Many of these qualities can be found in the real Springsteen, of course. But there's no way a millionaire rock star can be just an "average guy" -- just as no "average guy" ever has to cope with things like industry expectations, media scrutiny and fan pressure.

Even so, some Springsteenians feel very much betrayed by the ways in which his private life has swung closer to rock star reality than Jersey-guy fantasy. It isn't just the matter of his divorce, or the dismissal of the E St. Band; these fans get testy over even the slightest deviation from the Myth.

For instance, even though Springsteen started his U.S. tour at the Brendan Byrne Arena in a show of loyalty to his New Jersey faithful, he wound up getting booed during the first show for having mentioned his move to Los Angeles. Obviously, tramps like him shouldn't run so far.

To his credit, Springsteen understands that this sort of myth-mongering is a normal by-product of fame. Even better, he recognizes that having his fans find the cracks in the myth is part of the process that will eventually free him. As he told Q, "Whatever your recent image is, there are elements that are part of who you are and part of your personality, but a lot of it is just some sort of collective imagining. . . . It can end up being confining, and so the best thing to do is have all the holes poked in it."

Talking openly about it has so far been a part of the process for Springsteen -- laughing in Rolling Stone, for instance, that his being in New Jersey "was like being Santa Claus at the North Pole. . . . It's like you're a bit of a figment of a lot of other people's imaginations." He has even made joking comments from the stage about the less-than-chart-busting sales of his current albums, "Human Touch" and "Lucky Town."

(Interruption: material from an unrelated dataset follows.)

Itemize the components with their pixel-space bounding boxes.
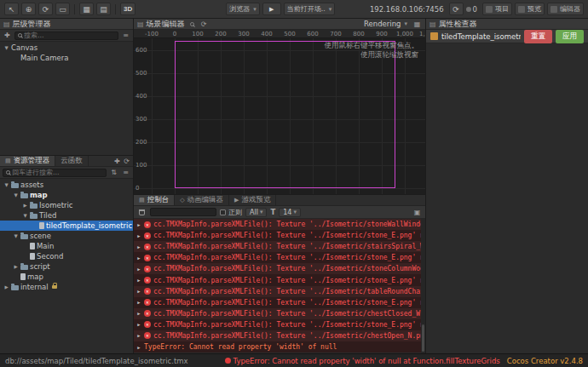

Where he really gets to the heart of the matter, however, is in his music. As a recording artist, Springsteen has always been obsessed with the importance of narrative. Part of the reason he takes so long when making these albums is that he won't settle for something that merely collects a group of songs; there has to be a sense of story behind those melodies, some reflection of who he is and what he has to say.

That's why he keeps describing his last album, 1987's "Tunnel of Love," as an attempt to "reintroduce" himself as a songwriter. This was more than a matter of moving from the mythic to the personal on the lyric sheet; Springsteen's sound was going though some equally important changes.